I feel like I give 5 stars too easily but what can I say...I loved reading this book of unexpected poems. It's weird and surprising and creative and filled with poems that made me laugh out loud. It's not what you think of when you think of poetry. It's like a contemporary Dream Songs by John Berryman. In fact, I think there's even a Dream Songs reference: "Frank met Huffy Henry sulking in a dream song/ and zapped him/ with a miniaturizing gun." More accessible and enjoyable than Berryman, although some parts are decidedly off-putting and disturbing. Still, I look forward to rereading it multiple times.
I really like this sort of poetry cycle. It's like an intimate portrait of one person's life, or a life in poems. It really takes off in part three of the book and then the afterword by Eileen Myles wraps it up quite nicely. Note to Wave Books: I'm getting a little bored of your recent book cover style.
When this was recommended to me, it was described as the "weirdest character study you'll ever read" and I'm not sure anything else needs to be said. It's easy to read this book in 45mins, but I recommend you spend days/weeks with it.
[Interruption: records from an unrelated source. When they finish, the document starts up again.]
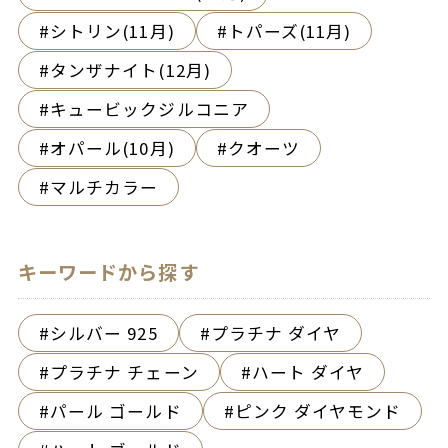
シトリン(11月)
トパーズ(11月)
タンザナイト(12月)
キュービックジルコニア
オパール(10月)
クオーツ
マルチカラー
キーワードから探す
シルバー 925
プラチナ ダイヤ
プラチナ チェーン
ハート ダイヤ
パール ゴールド
ピンク ダイヤモンド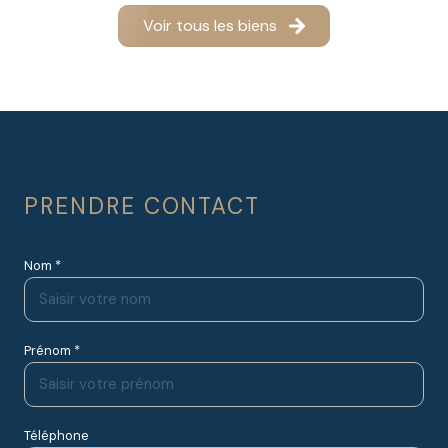
Voir tous les biens
PRENDRE CONTACT
Nom *
Prénom *
Téléphone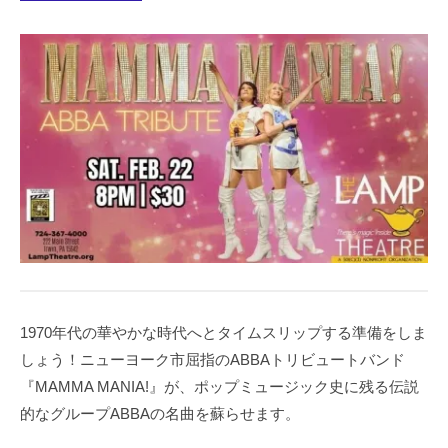
1970年代の華やかな時代へとタイムスリップする準備をしま
しょう！ニューヨーク市屈指のABBAトリビュートバンド
『MAMMA MANIA!』が、ポップミュージック史に残る伝説
的なグループABBAの名曲を蘇らせます。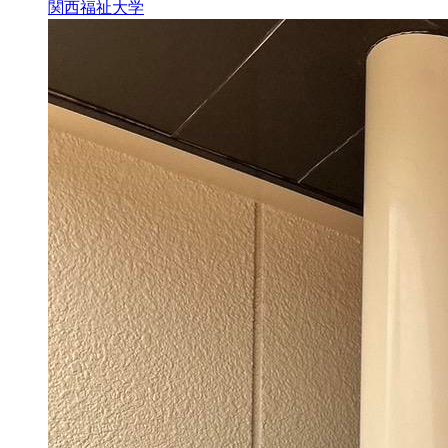
関西福祉大学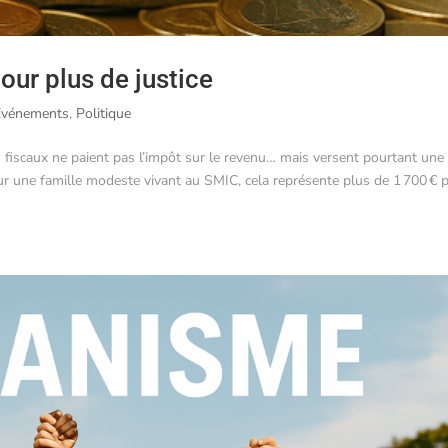
our plus de justice
Evénements
,
Politique
s fiscaux ne paient pas l’impôt sur le revenu… mais versent pourtant une
r une famille modeste vivant au SMIC, cela représente plus de 1 700 € 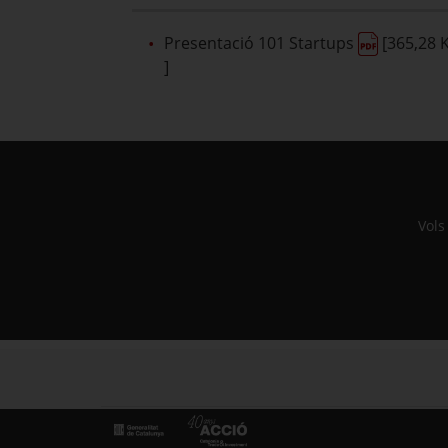
Presentació 101 Startups
[365,28 
]
Vols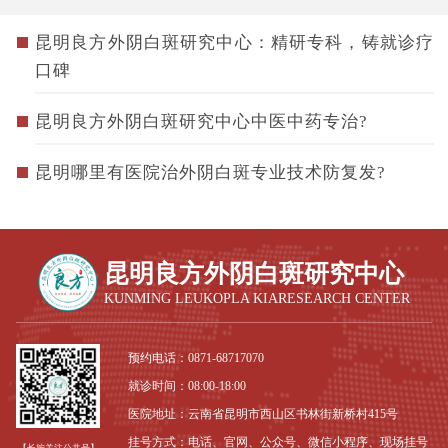
昆明良方外阴白斑研究中心：精研专科，铸就诊疗
口碑
昆明良方外阴白斑研究中心中医中药专治?
昆明哪里有医院治外阴白斑专业技术防复发?
昆明良方外阴白斑研究中心
KUNMING LEUKOPLA KIARESEARCH CENTER
预约电话：
0871-68717070
就诊时间：08:00-18:00
医院地址：云南省昆明市西山区书林街新桥村415号
挂号方式：电话、官网、公众号、微信小程序、现场挂号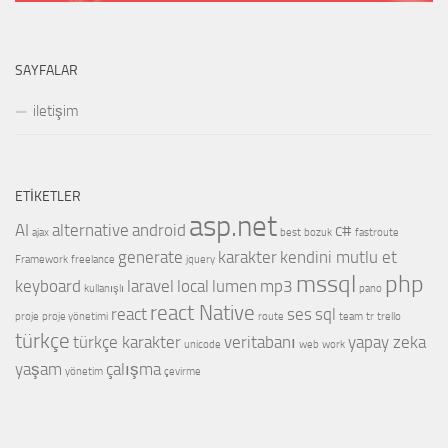
SAYFALAR
iletişim
ETIKETLER
asp.net
AI
alternative
android
c#
ajax
best
bozuk
fastroute
generate
karakter
kendini mutlu et
Framework
freelance
jquery
mssql
php
keyboard
laravel
local
lumen
mp3
kullanışlı
pano
react Native
react
ses
sql
proje
proje yönetimi
route
team
tr
trello
türkçe
türkçe karakter
veritabanı
yapay zeka
unicode
web
work
yaşam
çalışma
yönetim
çevirme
“Frank’s tears began to fall // someone ripped his doors open // they filled him for an hour”. In CA Conrad’s strange and comical condensed epic, The Book of Frank, the poem’s eponymous protagonist moves from childhood to adulthood through turmoil and suffering. “something inside him / spread its wings // something intending / to stay”; “anyone who / can’t see / he’s a boy / at heart / is blind / to hearts”. His manhood is plagued by insufficiency, or rather by unrealistic societal demands and expectations: “every night / Frank dissolves / into the sheets // not a man / but a stain […] he rises / stuttering / into light / more mineral / than man”. He comes to rage against what he should be in favour of who he must be. “when I was a boy / I stepped into the sky / and I was a boy / not a surrealist! // part of the dream / is that you accept / your waking life as / part of the dream.” “Frank is a / young boy / asleep in / ancient / Tibet // what you / thought was / your life is / really his / dream // he may / wake at any / moment”. CA Conrad takes, to quote Eileen Myles’ afterword, “an entirely cinematic approach the way a film never stays still or wants to”, resulting in a work that is endlessly engaging and vivid. Myles also writes that “The casual destruction of childhood creativity in families […] and the casual and monstrous destruction of that deeper art in a child which is the self, […] pure originality, that’s the real subject here.” From mailing his soul to eating a loudly pessimistic piece of toast, Frank takes ownership of his life and creative spirit as and when he can. Conrad’s vision of youth and creativity lost and regained is darkly charming, rewarding, enduring, their style endlessly fun.